There are numerous proposed rules that should be in the crosshairs of legislators, including:
- The Environmental Protection Agency’s (EPA) proposed greenhouse gas power plant rule, which is another attempt to shift electricity generation from affordable and reliable sources to costly and unreliable sources, while helping to put an end to coal-fired power plants.
- The EPA’s proposed vehicle tailpipe rule that would restrict the ability of Americans to choose their own cars. Federal officials think they should make the decision to get Americans out of the gas-powered vehicles they demand and into the electric vehicles (EVs) they have continued to reject.
- The Office of Management and Budget’s (OMB) proposed changes to a critical guidance document (Circular A-4) that informs regulatory analysis across the government, including those agencies working on energy and environmental issues. The proposal would radically change regulatory analysis and be another means of gaming the system to expand the administrative state.
Legislators are rightfully turning to the Congressional Review Act (CRA) when seeking to block harmful regulation. After all, it does make it easier for Congress to consider and enact legislation to reject agency rules (which can include guidance) due to the CRA’s helpful procedural provisions (e.g. it can avoid a filibuster in the Senate).
But the CRA has limitations.
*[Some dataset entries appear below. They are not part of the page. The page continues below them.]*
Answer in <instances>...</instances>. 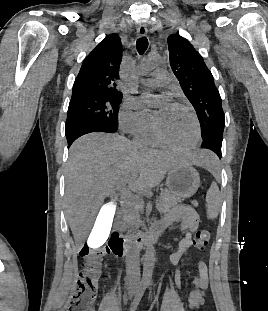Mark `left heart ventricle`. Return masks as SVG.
<instances>
[{"mask_svg":"<svg viewBox=\"0 0 268 311\" xmlns=\"http://www.w3.org/2000/svg\"><path fill=\"white\" fill-rule=\"evenodd\" d=\"M161 134L170 143L185 147L195 138V125L190 114L174 105H162L155 110Z\"/></svg>","mask_w":268,"mask_h":311,"instance_id":"left-heart-ventricle-1","label":"left heart ventricle"}]
</instances>
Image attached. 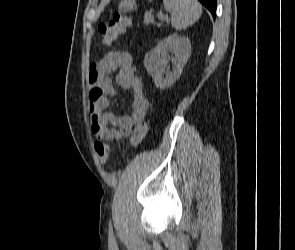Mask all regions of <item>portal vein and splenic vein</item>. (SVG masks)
<instances>
[{
    "label": "portal vein and splenic vein",
    "instance_id": "obj_1",
    "mask_svg": "<svg viewBox=\"0 0 295 250\" xmlns=\"http://www.w3.org/2000/svg\"><path fill=\"white\" fill-rule=\"evenodd\" d=\"M158 19L161 20V21H165V20H168V17L164 16L162 14H158Z\"/></svg>",
    "mask_w": 295,
    "mask_h": 250
}]
</instances>
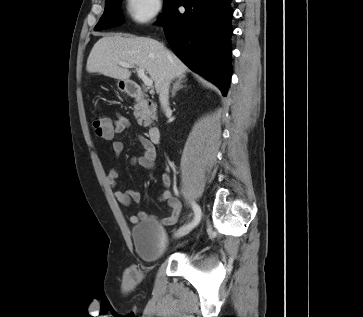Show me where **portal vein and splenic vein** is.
I'll return each mask as SVG.
<instances>
[{"label": "portal vein and splenic vein", "instance_id": "portal-vein-and-splenic-vein-1", "mask_svg": "<svg viewBox=\"0 0 363 317\" xmlns=\"http://www.w3.org/2000/svg\"><path fill=\"white\" fill-rule=\"evenodd\" d=\"M119 65L122 66L123 68H132L133 67L129 63H125V62H120ZM137 74L142 79L143 83L147 87H152L153 80L150 79L149 77H147V75L145 74V70L143 68H137Z\"/></svg>", "mask_w": 363, "mask_h": 317}]
</instances>
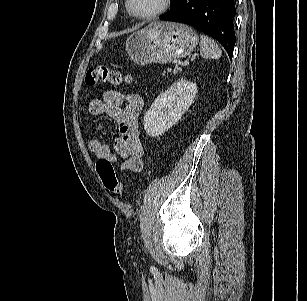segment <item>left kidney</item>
Masks as SVG:
<instances>
[{"mask_svg":"<svg viewBox=\"0 0 307 301\" xmlns=\"http://www.w3.org/2000/svg\"><path fill=\"white\" fill-rule=\"evenodd\" d=\"M197 93V84L187 80L174 82L153 102L144 116V129L151 137L164 134L188 110Z\"/></svg>","mask_w":307,"mask_h":301,"instance_id":"left-kidney-1","label":"left kidney"}]
</instances>
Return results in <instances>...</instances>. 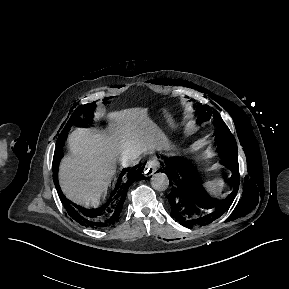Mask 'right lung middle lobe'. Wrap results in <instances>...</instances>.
<instances>
[{
	"instance_id": "right-lung-middle-lobe-1",
	"label": "right lung middle lobe",
	"mask_w": 289,
	"mask_h": 289,
	"mask_svg": "<svg viewBox=\"0 0 289 289\" xmlns=\"http://www.w3.org/2000/svg\"><path fill=\"white\" fill-rule=\"evenodd\" d=\"M95 108L96 104L93 102L91 104L79 106L77 109H75L61 134L63 132H67L68 129L74 124L80 125L89 123L93 119V110H95Z\"/></svg>"
}]
</instances>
President Biden will veto any bill that rejects his own administration’s regulations. Further, the CRA only applies to rules once they have been finalized.
Legislators need to act sooner to address costly and harmful energy and environmental regulation, thereby providing Congress more opportunities to address these rules. Plus, they need to have more feasible ways to get something enacted into law.
This is where the appropriations process comes in, and specifically policy riders in spending legislation, which is “must-pass legislation.” Legislators should withhold funding for the development of specific proposed rules and other agency actions, such as guidance, which are of concern.
Legislators certainly shouldn’t be giving money for agencies to ignore the will of Congress, ban or severely limit the availability of goods (e.g. gas stoves), effectively prohibit how businesses operate (e.g. coal-fired power plants), or impose their own preferences on consumers.
Members of Congress need to use every tool in their arsenal to push back against the Biden administration’s extreme environmental regulatory agenda. This should start with making it a matter of routine to insert riders in spending bills to ensure that Congress isn’t funding the administration’s extreme environmental rules.